Women require different tools than men in the business arena, notes Holcombe, who is staff liaison to the group. Alliance speakers tell of the professional woman’s ways of individually branding herself, or garnering capital for her company.

Woman-owned firms comprise more that three-quarters of the nation’s marketing firms started this decade. Yet women’s businesses are winning fewer than five percent of government contracts.

WiBA events, held about six times a year, draw capacity crowds. Under the leadership of board member Michelle Everman of the Mercadian Group, WiBA will stage its first Women’s Leadership Conference at the Forrestal Marriott on Thursday, October 11.

Healthcare Symposium

Princeton has such strong representation in the healthcare and pharmaceutical areas that last fall the chamber held the first annual healthcare symposium. Like the annual economic summit, it was a half-day event, and it will be staged again this year on Thursday, September 27.

Convention &

Visitors Bureau

To anyone strolling Nassau Street on a weekend, it is markedly obvious that Princeton has become a tourist destination, and the Princeton CVB puts out the welcome mat.
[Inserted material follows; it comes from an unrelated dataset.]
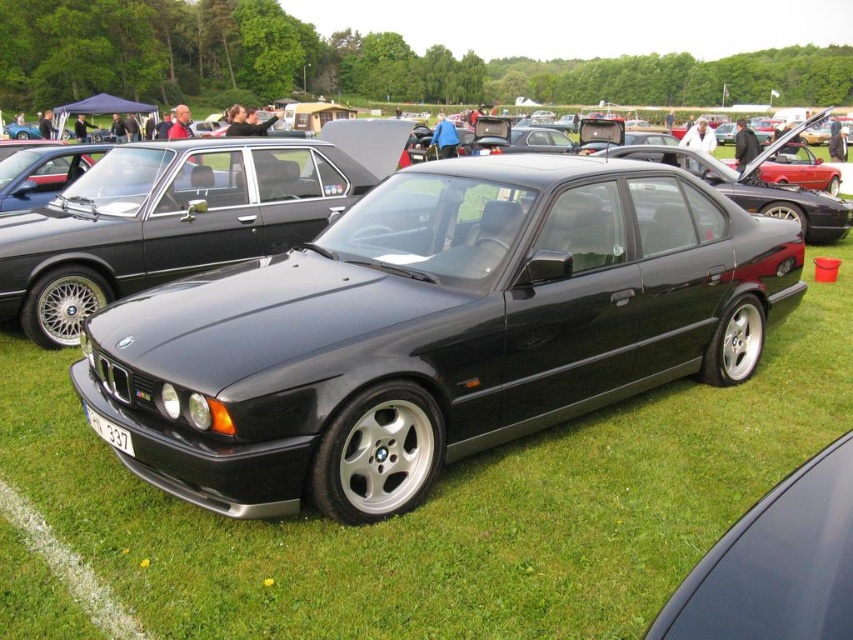 Is black metallic sedan at center taller than white plastic license plate at lower center?

Yes, black metallic sedan at center is taller than white plastic license plate at lower center.

Which is below, black metallic sedan at center or white plastic license plate at lower center?

white plastic license plate at lower center

This screenshot has width=853, height=640. In order to click on black metallic sedan at center in this screenshot , I will do `click(178, 216)`.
The bonding with the Princeton Regional Convention Center & Visitors Bureau provides dual membership, acts as a catalyst for state funds, and above all, helps bring more folks crossing the thresholds of Princeton businesses.

Led by Lori Rabon (general manager of the Nassau Inn), the chamber and CVB are planning for visitors to have street-level access to tourist information by means of a kiosk and racks of folders at the front of the Princeton University Store.

Upcoming Chamber Events In 2012

Thursday, June 7

11:30 a.m.: Monthly Membership Luncheon, Joe Herring, CEO Covance. $65. Princeton Marriott.

Tuesday, June 12

5 p.m.: Plainsboro Business Partnership — Business Showcase. Van Doren Street, Plainsboro.

Thursday, June 14

5 p.m.: Business After Business networking, $40. Triumph Brewing Company.

Tuesday, June 19

5 p.m.: Princeton Leeep Cultural Night Out. $25. Morven Museum.

Wednesday, June 20

7:30 a.m.: Business Before Business networking, “Embracing Diversity as a Growth Strategy,” Tracey Syphax, CEO Capitol City Contracting. $40. Nassau Club, 6 Mercer Street.

Thursday, July 12

11:30 a.m.: Monthly Membership Luncheon. Speaker: Jeff Bedser, Internet Crimes Group. $65. Princeton Marriott.

Wednesday, July 18

7:30 a.m.: Business Before Business networking. “Body Language and Beyond: How to effectively communicate to groups,” Eileen Sinett. $40. Nassau Club, 6 Mercer Street.

Tuesday, July 24

4:30 p.m.: 6th Annual Mid-Summer Marketing Showcase. Palmer Square.

Thursday, October 11

8:30 a.m.: Women’s Leadership Conference. Breakout sessions and speakers highlighting leadership opportunities for women. $75. Princeton Marriott.

Friday, November 9

Young Professionals Conference sponsored by Leeep, time and location to be announced.

Wednesday, November 28

5:30 p.m.: 2012 Business Leadership Awards Gala. Jasna Polana, 8 Lawrenceville Road.